Former federal finance minister Bill Morneau is standing up for the Canadian Pension Plan, calling it a uniquely successful investment organization that won’t be easily recreated by the Alberta provincial government if it’s successful in its attempt to leave the federal plan.
Speaking at the Portfolio Management Association of Canada’s national conference last week, he said Canadians don’t realize how ideally the CPP is regarded by other countries. “There are so few institutions that we can point to in the country that have been sustainably successful and the CPP is one of them. It’s proven itself over a long period of time.”
In terms of challenges related to Alberta’s potential exit of the CPP, Morneau cited replicating its performance, the transition costs and the need to negotiate global arrangements.

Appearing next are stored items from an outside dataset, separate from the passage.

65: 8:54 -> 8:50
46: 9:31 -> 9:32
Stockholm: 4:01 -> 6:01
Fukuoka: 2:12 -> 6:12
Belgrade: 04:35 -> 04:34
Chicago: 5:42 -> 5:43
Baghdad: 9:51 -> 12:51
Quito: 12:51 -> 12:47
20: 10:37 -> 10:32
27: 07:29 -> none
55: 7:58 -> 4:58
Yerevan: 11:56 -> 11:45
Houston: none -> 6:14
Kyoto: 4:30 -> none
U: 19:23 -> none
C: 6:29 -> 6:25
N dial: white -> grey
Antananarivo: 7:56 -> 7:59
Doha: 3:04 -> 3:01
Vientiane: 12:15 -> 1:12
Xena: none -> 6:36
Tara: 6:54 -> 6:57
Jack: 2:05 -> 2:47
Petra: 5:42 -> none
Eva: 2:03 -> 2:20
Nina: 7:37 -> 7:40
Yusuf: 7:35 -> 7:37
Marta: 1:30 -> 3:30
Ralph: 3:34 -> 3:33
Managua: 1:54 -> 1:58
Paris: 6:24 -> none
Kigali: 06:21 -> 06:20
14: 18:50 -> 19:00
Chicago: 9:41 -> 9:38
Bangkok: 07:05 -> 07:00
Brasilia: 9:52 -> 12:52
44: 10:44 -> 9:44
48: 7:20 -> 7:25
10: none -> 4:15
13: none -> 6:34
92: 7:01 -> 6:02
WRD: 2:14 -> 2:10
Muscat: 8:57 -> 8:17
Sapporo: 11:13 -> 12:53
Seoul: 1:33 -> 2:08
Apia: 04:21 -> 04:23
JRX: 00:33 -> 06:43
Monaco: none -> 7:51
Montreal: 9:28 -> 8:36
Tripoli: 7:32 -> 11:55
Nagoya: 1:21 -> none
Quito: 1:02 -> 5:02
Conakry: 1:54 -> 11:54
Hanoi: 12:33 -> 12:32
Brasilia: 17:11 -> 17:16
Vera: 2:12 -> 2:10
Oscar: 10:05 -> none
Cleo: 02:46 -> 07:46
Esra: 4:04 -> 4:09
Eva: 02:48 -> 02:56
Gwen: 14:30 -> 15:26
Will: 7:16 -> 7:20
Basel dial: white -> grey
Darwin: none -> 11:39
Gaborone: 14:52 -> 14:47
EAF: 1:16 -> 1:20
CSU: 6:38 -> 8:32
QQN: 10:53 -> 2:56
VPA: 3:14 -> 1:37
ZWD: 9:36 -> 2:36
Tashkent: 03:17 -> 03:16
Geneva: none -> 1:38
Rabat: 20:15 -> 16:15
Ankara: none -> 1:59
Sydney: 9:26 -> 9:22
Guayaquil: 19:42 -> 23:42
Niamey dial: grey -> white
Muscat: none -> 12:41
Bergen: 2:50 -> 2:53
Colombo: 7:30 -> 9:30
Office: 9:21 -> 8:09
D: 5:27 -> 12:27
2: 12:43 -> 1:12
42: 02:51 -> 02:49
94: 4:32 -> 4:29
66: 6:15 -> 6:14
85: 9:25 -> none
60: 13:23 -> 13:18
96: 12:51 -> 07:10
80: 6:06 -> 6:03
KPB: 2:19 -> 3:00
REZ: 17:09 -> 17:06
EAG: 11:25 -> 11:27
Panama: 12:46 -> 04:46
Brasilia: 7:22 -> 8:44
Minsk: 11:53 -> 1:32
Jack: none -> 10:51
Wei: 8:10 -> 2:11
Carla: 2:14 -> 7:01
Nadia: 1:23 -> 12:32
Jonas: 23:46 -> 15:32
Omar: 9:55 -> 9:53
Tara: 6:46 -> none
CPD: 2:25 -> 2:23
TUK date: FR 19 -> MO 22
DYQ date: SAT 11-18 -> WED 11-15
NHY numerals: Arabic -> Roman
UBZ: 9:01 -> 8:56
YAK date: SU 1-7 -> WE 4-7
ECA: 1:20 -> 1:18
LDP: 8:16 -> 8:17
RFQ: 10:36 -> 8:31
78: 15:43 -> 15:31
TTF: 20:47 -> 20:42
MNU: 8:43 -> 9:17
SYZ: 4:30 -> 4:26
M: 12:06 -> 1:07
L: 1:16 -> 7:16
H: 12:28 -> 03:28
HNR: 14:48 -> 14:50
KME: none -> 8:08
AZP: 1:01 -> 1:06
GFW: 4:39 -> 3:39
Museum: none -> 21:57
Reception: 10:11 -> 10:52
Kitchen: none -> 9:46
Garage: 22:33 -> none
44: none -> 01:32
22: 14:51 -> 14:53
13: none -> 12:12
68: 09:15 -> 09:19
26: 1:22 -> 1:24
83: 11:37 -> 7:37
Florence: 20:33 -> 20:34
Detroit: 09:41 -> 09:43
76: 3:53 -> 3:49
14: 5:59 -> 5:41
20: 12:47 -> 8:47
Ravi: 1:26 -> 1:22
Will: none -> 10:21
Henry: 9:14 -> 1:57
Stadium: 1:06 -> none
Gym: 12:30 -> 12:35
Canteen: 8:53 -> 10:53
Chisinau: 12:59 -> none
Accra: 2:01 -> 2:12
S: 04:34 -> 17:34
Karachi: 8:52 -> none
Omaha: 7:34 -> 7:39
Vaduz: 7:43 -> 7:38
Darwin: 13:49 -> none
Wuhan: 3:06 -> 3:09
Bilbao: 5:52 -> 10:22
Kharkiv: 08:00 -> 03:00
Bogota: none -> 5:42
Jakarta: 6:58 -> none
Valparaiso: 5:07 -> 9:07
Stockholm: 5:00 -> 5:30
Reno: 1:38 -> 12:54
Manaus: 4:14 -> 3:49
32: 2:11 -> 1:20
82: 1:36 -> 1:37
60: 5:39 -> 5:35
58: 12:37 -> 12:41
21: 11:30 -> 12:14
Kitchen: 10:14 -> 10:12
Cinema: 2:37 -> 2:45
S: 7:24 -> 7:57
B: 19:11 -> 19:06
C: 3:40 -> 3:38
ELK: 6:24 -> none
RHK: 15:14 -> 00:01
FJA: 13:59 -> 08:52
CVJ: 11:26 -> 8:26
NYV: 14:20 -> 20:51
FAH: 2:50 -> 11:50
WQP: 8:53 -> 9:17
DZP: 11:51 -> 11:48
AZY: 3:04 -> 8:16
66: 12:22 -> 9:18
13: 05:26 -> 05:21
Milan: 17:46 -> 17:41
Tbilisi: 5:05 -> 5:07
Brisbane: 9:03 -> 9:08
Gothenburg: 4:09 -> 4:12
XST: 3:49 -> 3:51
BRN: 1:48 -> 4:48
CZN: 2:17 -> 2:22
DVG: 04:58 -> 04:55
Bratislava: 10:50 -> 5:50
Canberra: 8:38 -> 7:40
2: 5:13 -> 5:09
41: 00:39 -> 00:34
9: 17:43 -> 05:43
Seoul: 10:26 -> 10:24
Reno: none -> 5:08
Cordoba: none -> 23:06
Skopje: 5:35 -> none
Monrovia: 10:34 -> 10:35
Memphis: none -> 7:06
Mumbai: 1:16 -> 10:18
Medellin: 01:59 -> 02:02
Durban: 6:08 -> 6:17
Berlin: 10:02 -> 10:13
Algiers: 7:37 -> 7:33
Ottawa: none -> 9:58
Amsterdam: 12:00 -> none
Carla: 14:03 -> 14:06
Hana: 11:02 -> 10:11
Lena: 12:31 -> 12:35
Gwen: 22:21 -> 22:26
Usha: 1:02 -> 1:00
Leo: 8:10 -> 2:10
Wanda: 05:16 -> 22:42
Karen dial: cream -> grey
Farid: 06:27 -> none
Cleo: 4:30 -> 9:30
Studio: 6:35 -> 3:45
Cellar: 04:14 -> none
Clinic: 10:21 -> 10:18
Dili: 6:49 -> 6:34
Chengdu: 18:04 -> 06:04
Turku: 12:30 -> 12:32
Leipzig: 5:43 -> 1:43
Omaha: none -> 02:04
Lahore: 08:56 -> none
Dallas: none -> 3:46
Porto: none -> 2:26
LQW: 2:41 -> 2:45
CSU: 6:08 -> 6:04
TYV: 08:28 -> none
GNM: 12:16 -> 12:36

After releasing a third-party report estimating Alberta could be entitled to $334 billion — or about 53 per cent — in September, Premier Danielle Smith’s government said it could hold a provincial referendum as early as 2025 on its decision to quit the CPP. The province would have to provide a three years’ written notice to the federal government on its intention to leave.
The dispute around Alberta and the CPP is creating a problem instead of dealing with the real concern the Western province has with the federal government, which is the country’s energy policy, said Morneau. “That requires a more open mind for the federal government and coming to the table to talk about policy that’s more likely to be sustainable given the different constituents that we have.”